Even with everything, the analyst Quintero, who considers that the current electoral process does not have competitive conditions, warns that the great challenge that lies ahead for the opposition will be on July 28.

“It is of no use to have a high percentage in the polls, a good message and a feeling of victory, when you do not have the election machinery well oiled.”

“The opposition victory will depend on what is done on election day with the electoral witnesses, the resources allocated to the campaign and the mobilization,” says Quintero.

“It is war work, difficult,” he adds.

“What else do I have left?”

Andreina Febres, 48, who lent her truck to serve as a platform at the event, agrees with this statement. first mass act that Machado had with González in La Victoria, Araguabeginnings of May.

Two trucks had been hired to provide sound for that rally. But they did not answer the phone on the day of the activity.

Local media reported that the owners of the trucks received threats from state agencies.

Febres lives in San Mateo, a town very close to the place where the opposition binomial rally took place that day.

María Corina Machado greets her followers from the door of a car.
Getty Images
A poll by ORC Consultores showed that almost 51% of Venezuelans would vote for Edmundo González, compared to the 14% of preferences reported by Maduro.

She is an agricultural engineer, but she lives by renting warehouses, driving her truck and making transfers. His family emigrated to Spain and Chile in 2021, he says.

“This truck is my savings, the effort of work, but this is the moment in the country where we have to take risks,” he says in response to the possible threat of losing the truck with which he makes a living because he lent it to a political event.

“I’m not afraid, I’ve already lost my family, I see them by video call.
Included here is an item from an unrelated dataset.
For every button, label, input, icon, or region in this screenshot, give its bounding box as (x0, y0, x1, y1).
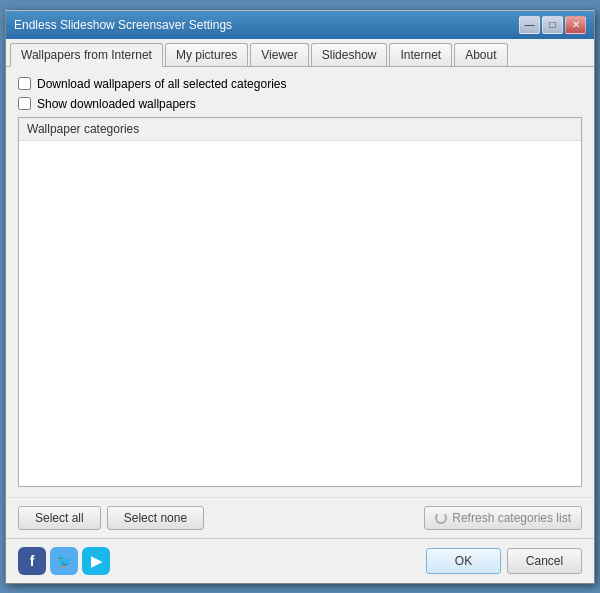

What else do I have left? What else do we have to see in Venezuela? It’s scary not having food, it’s scary not having to offer it to our children.. “That’s scary,” the woman tells BBC Mundo.

“The only thing people in this country want is to work with dignity and for their salary to be enough.”
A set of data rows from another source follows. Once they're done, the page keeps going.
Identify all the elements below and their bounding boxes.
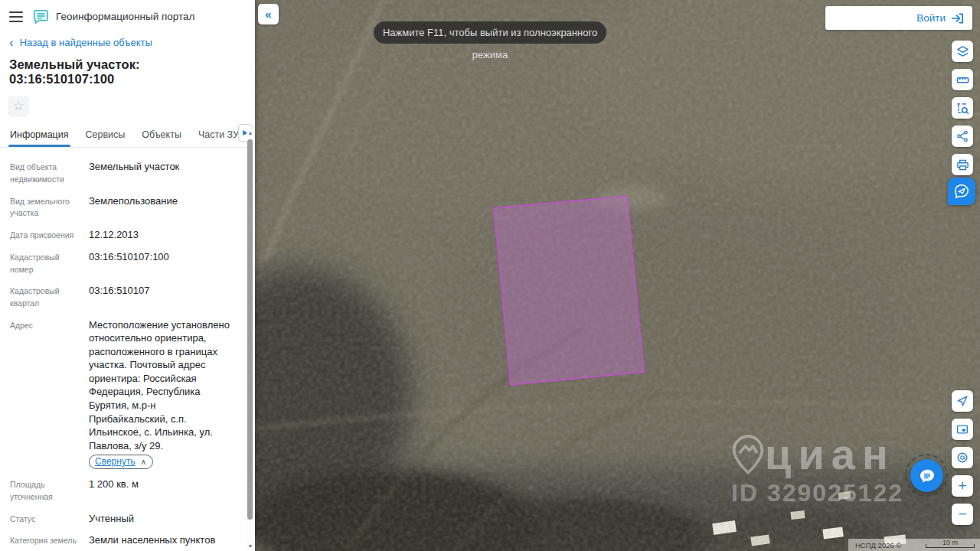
- field-row-object-kind: Вид объекта недвижимости Земельный участ…: [10, 160, 237, 186]
- zoom-in-button[interactable]: +: [952, 475, 973, 497]
- select-area-icon: [956, 102, 969, 115]
- panel-header: Геоинформационный портал: [0, 0, 255, 29]
- field-row-cadastral-quarter: Кадастровый квартал 03:16:510107: [10, 284, 237, 310]
- map-attribution-bar: НСПД 2026 © 10 m: [848, 539, 980, 551]
- chat-bubble-icon: [918, 467, 936, 485]
- plus-icon: +: [958, 476, 966, 496]
- tab-bar: Информация Сервисы Объекты Части ЗУ Сост…: [0, 117, 255, 148]
- geo-portal-app: Геоинформационный портал ‹ Назад в найде…: [0, 0, 980, 551]
- scale-bar: 10 m: [926, 541, 975, 549]
- navigation-arrow-icon: [956, 395, 969, 407]
- field-row-status: Статус Учтенный: [10, 512, 237, 526]
- double-chevron-left-icon: «: [265, 8, 271, 21]
- attributes-list: Вид объекта недвижимости Земельный участ…: [0, 148, 255, 551]
- zoom-out-button[interactable]: −: [952, 504, 973, 525]
- attribution-text: НСПД 2026 ©: [855, 541, 901, 549]
- info-panel: Геоинформационный портал ‹ Назад в найде…: [0, 0, 255, 551]
- ruler-icon: [956, 73, 969, 86]
- chat-button[interactable]: [910, 459, 943, 492]
- tab-objects[interactable]: Объекты: [142, 129, 181, 147]
- scroll-down-icon[interactable]: ▼: [247, 543, 254, 549]
- page-title: Земельный участок: 03:16:510107:100: [0, 50, 255, 86]
- menu-icon[interactable]: [9, 11, 23, 22]
- share-icon: [956, 130, 969, 142]
- feedback-active-button[interactable]: [948, 178, 975, 205]
- share-button[interactable]: [952, 126, 973, 147]
- chevron-up-icon: ∧: [141, 458, 146, 466]
- select-area-button[interactable]: [952, 97, 973, 119]
- favorite-button[interactable]: ☆: [8, 96, 29, 117]
- measure-button[interactable]: [952, 69, 973, 90]
- address-collapse-button[interactable]: Свернуть ∧: [89, 455, 153, 469]
- tab-parcel-parts[interactable]: Части ЗУ: [198, 129, 239, 147]
- back-link[interactable]: ‹ Назад в найденные объекты: [0, 29, 255, 50]
- fullscreen-toast: Нажмите F11, чтобы выйти из полноэкранно…: [374, 21, 606, 44]
- selected-parcel-polygon[interactable]: [494, 196, 644, 385]
- printer-icon: [956, 158, 969, 171]
- minimap-icon: [956, 423, 969, 435]
- overview-map-button[interactable]: [952, 419, 973, 440]
- search-coordinates-button[interactable]: [952, 447, 973, 468]
- login-button[interactable]: Войти: [825, 6, 972, 30]
- tab-services[interactable]: Сервисы: [86, 129, 126, 147]
- collapse-sidebar-button[interactable]: «: [258, 4, 279, 24]
- field-row-address: Адрес Местоположение установлено относит…: [10, 318, 237, 469]
- field-row-assignment-date: Дата присвоения 12.12.2013: [10, 228, 237, 242]
- field-row-parcel-kind: Вид земельного участка Землепользование: [10, 194, 237, 220]
- print-button[interactable]: [952, 154, 973, 175]
- star-icon: ☆: [12, 99, 24, 113]
- tab-information[interactable]: Информация: [10, 129, 69, 147]
- portal-title: Геоинформационный портал: [56, 11, 194, 22]
- locate-me-button[interactable]: [952, 390, 973, 412]
- portal-logo-icon[interactable]: [33, 8, 49, 24]
- feedback-bubble-icon: [953, 183, 970, 200]
- layers-icon: [956, 45, 969, 58]
- field-row-area: Площадь уточненная 1 200 кв. м: [10, 478, 237, 504]
- minus-icon: −: [958, 504, 966, 524]
- field-row-cadastral-number: Кадастровый номер 03:16:510107:100: [10, 250, 237, 276]
- panel-scrollbar[interactable]: ▲ ▼: [247, 129, 254, 550]
- back-chevron-icon: ‹: [9, 37, 14, 48]
- scroll-up-icon[interactable]: ▲: [247, 130, 254, 135]
- layers-button[interactable]: [952, 41, 973, 62]
- search-at-icon: [956, 452, 969, 464]
- login-icon: [951, 12, 964, 24]
- scrollbar-thumb[interactable]: [247, 139, 253, 520]
- field-row-land-category: Категория земель Земли населенных пункто…: [10, 533, 237, 547]
- map-canvas[interactable]: циан ID 329025122 « Нажмите F11, чтобы в…: [255, 0, 980, 551]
The area where Febres lives, like others in the country, is constantly hit by failures in public services: water, gas and electricity.

Nicolás Maduro surrounded by people during a political event in Caracas on May 17, 2024.
Getty Images
Maduro’s campaign rallies also mobilize voters in the streets.

The fatigue due to the crisis is felt in every corner of this area traditionally chavista.

It is seen in the man who crosses the street to fill drums with water at a public well. In the woman who hasn’t sold anything at the hardware store for days. In the engineer who has his clothes full of grease because he fixes cars to support himself. At the lawyer he doesn’t have to pay for a taxi.

“There is a great component of calamity that affects the citizen. This situation, which has not been resolved through management by the government, has produced satiety,” says analyst Quintero.

“We have believed in carrying out electoral processes. At the time we believed that not voting was ideal, at the time we believed many things,” Febres reviews the last few years of opposition sentiment.

It is a government, he criticizes, “designed so that we lose hope.”

“But what brings me to the street is hope and faith that everything can change.”

If things don’t go the way she wants, she will leave Venezuela. She also has Spanish nationality, her exit option.